The electronic version of this article is the complete one and can be found online at:

Published:29 June 2011

© 2011 Watanabe et al; licensee BioMed Central Ltd.

This is an open access article distributed under the terms of the Creative Commons Attribution License (, which permits unrestricted use, distribution, and reproduction in any medium, provided the original work is properly cited.

Introduction / objectives

Nowadays, with the multiresistant microorganisms and biofilm-related infections, diverse biomaterials with antimicrobial activity have been developed. The aim of this study was to evaluate the in vitro antimicrobial activity of essential oils with potential application in biomaterial made of the castor oil based polyurethane in this study supported by FAPESP (2010/50090-8) against reference microorganisms: S. aureus (ATCC 25923), MRSA (ATCC 43300), S. epidermidis (ATCC 14990), E. coli (ATCC 25922), P. aeruginosa (ATCC 27853) and C. albicans (ATCC 10231).

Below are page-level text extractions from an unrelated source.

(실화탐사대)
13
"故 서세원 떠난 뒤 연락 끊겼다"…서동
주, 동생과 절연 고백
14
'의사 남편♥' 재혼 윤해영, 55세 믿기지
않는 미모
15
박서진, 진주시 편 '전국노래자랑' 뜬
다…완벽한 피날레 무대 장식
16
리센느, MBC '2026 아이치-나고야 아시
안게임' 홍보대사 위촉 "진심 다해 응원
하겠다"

The culture medium was distributed in Petri plates (20x100mm) forming a base layer of 12ml. After solidification of the medium, 8ml of medium containing microbial inoculum 1% in the range of 0.5 McFarland was distributed over the base layer to form the seed layer (seeded). On each plate were made five wells with diameters of 5mm. Aliquots of 20μl of the different essential oils were applied to each well. After the pre-incubation, the plates were incubated and the reading of the diameters of inhibition zones (mm) performed.


Essential oils with improved antimicrobial activity, in descending order, were those of the melaleuca, clove and rosemary. Moreover, the essential oils of the cedar and copaiba presented only antimicrobial activity against Gram-positive and the essential oil of the clove showed the best antimicrobial activity against C. albicans.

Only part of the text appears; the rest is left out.